═══ Records to process

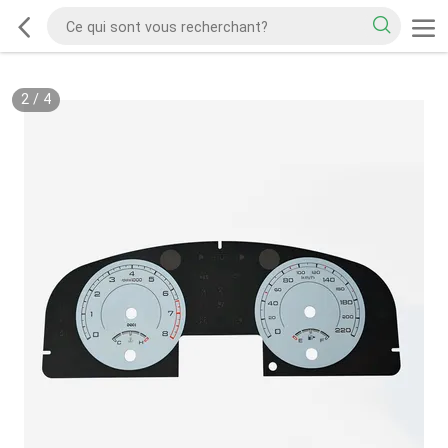
2
/
4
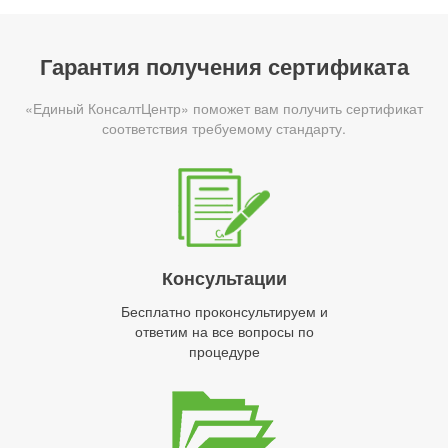
Гарантия получения сертификата
«Единый КонсалтЦентр» поможет вам получить сертификат
соответствия требуемому стандарту.
Консультации
Бесплатно проконсультируем и
ответим на все вопросы по
процедуре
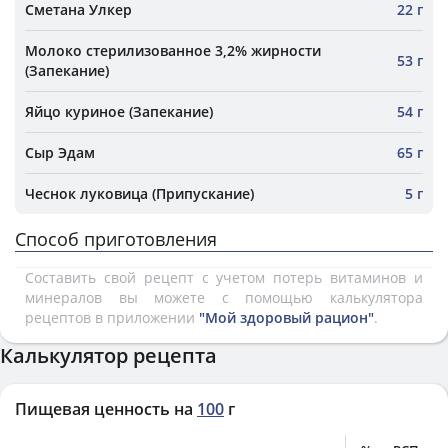
Сметана Улкер
22 г
Молоко стерилизованное 3,2% жирности
53 г
(Запекание)
Яйцо куриное (Запекание)
54 г
Сыр Эдам
65 г
Чеснок луковица (Припускание)
5 г
Способ приготовления
Составить свой рецепт с учетом потерь витаминов и
минералов вы можете с помощью калькулятора
рецептов в приложении
"Мой здоровый рацион"
.
Калькулятор рецепта
Пищевая ценность на
100
г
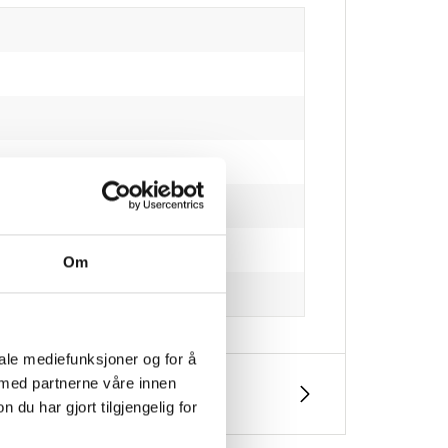
Om
iale mediefunksjoner og for å
 med partnerne våre innen
u har gjort tilgjengelig for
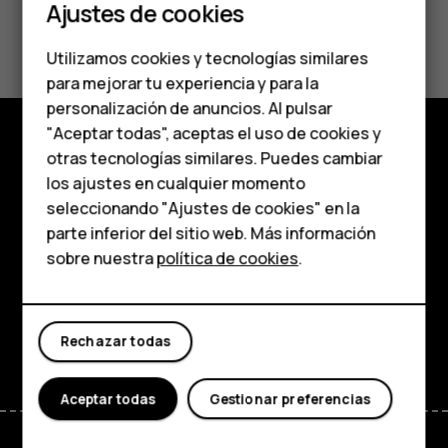
Smartphones
Ajustes de cookies
¿Te ha parecido útil?
Teléfonos de gama
Utilizamos cookies y tecnologías similares
media
Sí
No
para mejorar tu experiencia y para la
personalización de anuncios. Al pulsar
Teléfonos para
"Aceptar todas", aceptas el uso de cookies y
personas mayores
otras tecnologías similares. Puedes cambiar
Comprar
los ajustes en cualquier momento
HMD Terra M
seleccionando "Ajustes de cookies" en la
Acerca de
parte inferior del sitio web. Más información
Comprar
Planet and people
sobre nuestra
política de cookies
.
Soporte
Mi cuenta
Facebook
Instagram
Tiktok
Youtube
Linkedin
Discord
Rechazar todas
Aceptar todas
Gestionar preferencias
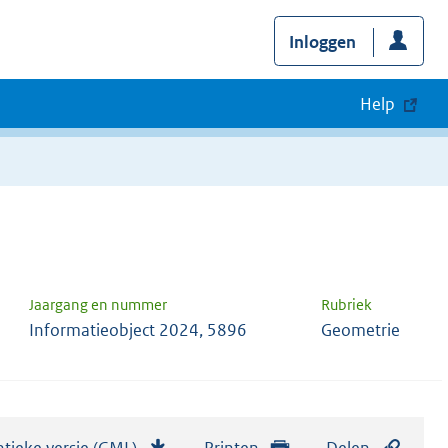
Inloggen
Help
Jaargang en nummer
Rubriek
Informatieobject 2024, 5896
Geometrie
tieke versie (GML)
b
Printen
Delen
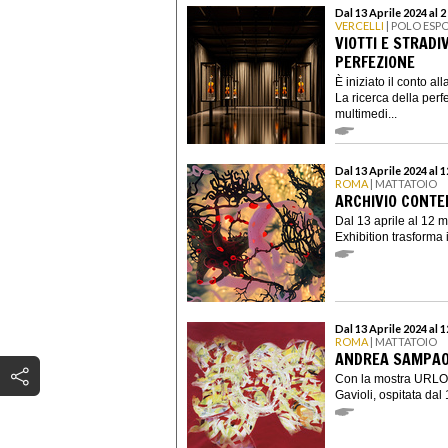
Dal 13 Aprile 2024 al 
VERCELLI
| POLO ESP
VIOTTI E STRADI
PERFEZIONE
È iniziato il conto a
La ricerca della perf
multimedi...
Dal 13 Aprile 2024 al 
ROMA
| MATTATOIO
ARCHIVIO CONTE
Dal 13 aprile al 12
Exhibition trasforma 
Dal 13 Aprile 2024 al 
ROMA
| MATTATOIO
ANDREA SAMPAOL
Con la mostra URLO.
Gavioli, ospitata dal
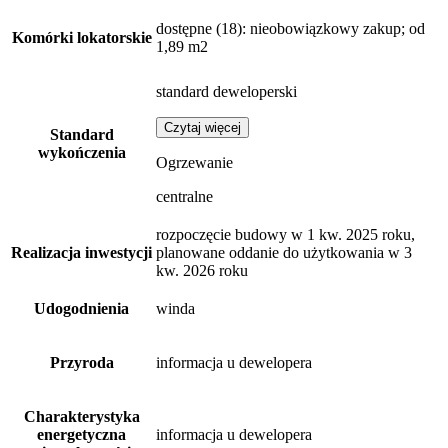
dostępne
(18)
: nieobowiązkowy zakup; od
Komórki lokatorskie
1,89 m2
standard deweloperski
Czytaj więcej
Standard
wykończenia
Ogrzewanie
centralne
rozpoczęcie budowy w 1 kw. 2025 roku,
Realizacja inwestycji
planowane oddanie do użytkowania w 3
kw. 2026 roku
Udogodnienia
winda
Przyroda
informacja u dewelopera
Charakterystyka
energetyczna
informacja u dewelopera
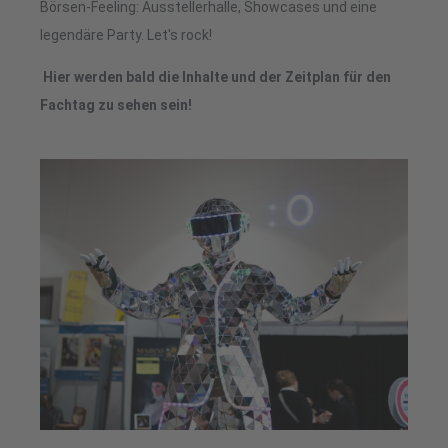
Börsen-Feeling: Ausstellerhalle, Showcases und eine
legendäre Party. Let's rock!
Hier werden bald die Inhalte und der Zeitplan für den
Fachtag zu sehen sein!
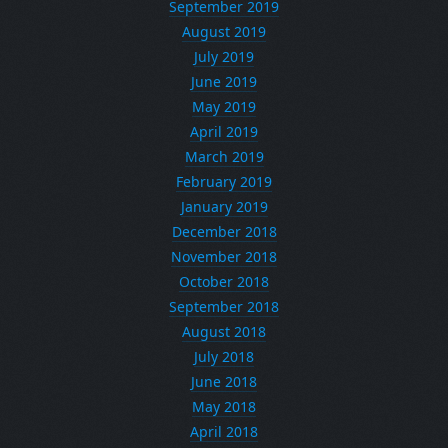
September 2019
August 2019
July 2019
June 2019
May 2019
April 2019
March 2019
February 2019
January 2019
December 2018
November 2018
October 2018
September 2018
August 2018
July 2018
June 2018
May 2018
April 2018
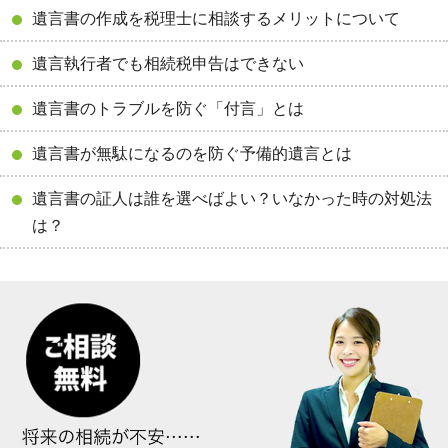
遺言書の作成を税理士に相談するメリットについて
遺言執行者でも相続税申告はできない
遺言書のトラブルを防ぐ「付言」とは
遺言書が無駄になるのを防ぐ予備的遺言とは
遺言書の証人は誰を選べばよい？いなかった時の対処法
は？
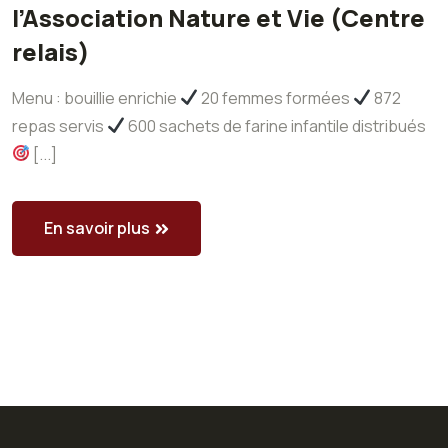
l’Association Nature et Vie (Centre
relais)
Menu : bouillie enrichie
20 femmes formées
872
repas servis
600 sachets de farine infantile distribués
[...]
En savoir plus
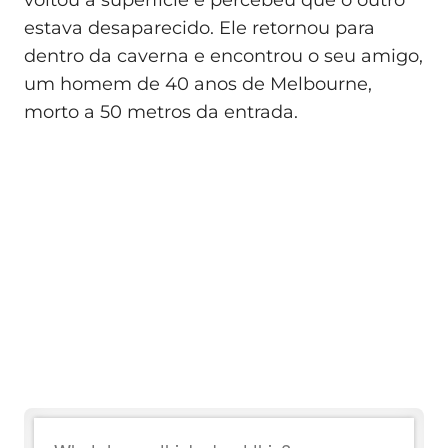
estava desaparecido. Ele retornou para
dentro da caverna e encontrou o seu amigo,
um homem de 40 anos de Melbourne,
morto a 50 metros da entrada.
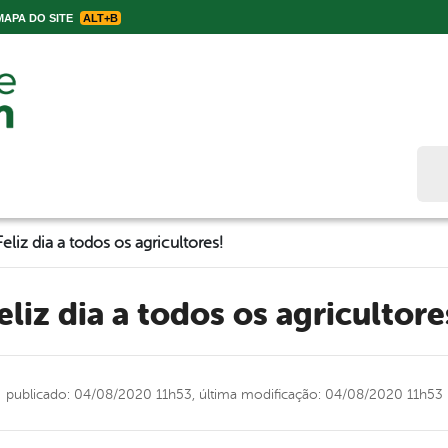
APA DO SITE
ALT+B
Bus
Feliz dia a todos os agricultores!
Feliz dia a todos os agricultore
publicado: 04/08/2020 11h53,
última modificação: 04/08/2020 11h53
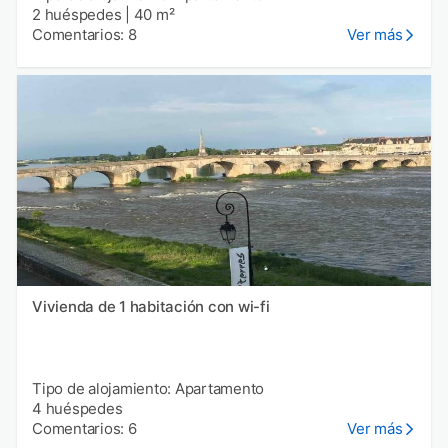
2 huéspedes
|
40 m²
Comentarios: 8
Ver más
Vivienda de 1 habitación con wi-fi
Tipo de alojamiento: Apartamento
4 huéspedes
Comentarios: 6
Ver más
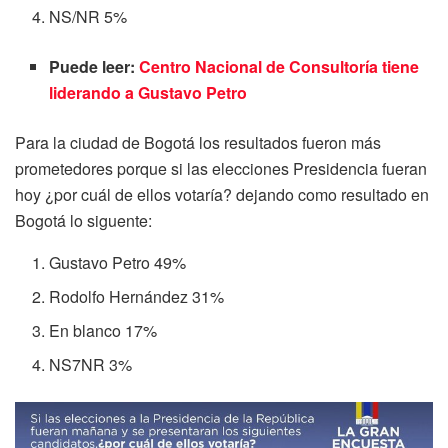
NS/NR 5%
Puede leer:
Centro Nacional de Consultoría tiene
liderando a Gustavo Petro
Para la ciudad de Bogotá los resultados fueron más
prometedores porque si las elecciones Presidencia fueran
hoy ¿por cuál de ellos votaría? dejando como resultado
en
Bogotá
lo siguente:
Gustavo Petro
49%
Rodolfo Hernández
31%
En blanco 17%
NS7NR 3%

══════

> _Exercise_
Throughout the data, tally the lines that hold the string "roku" and report the tally alone.

> _Reply_
2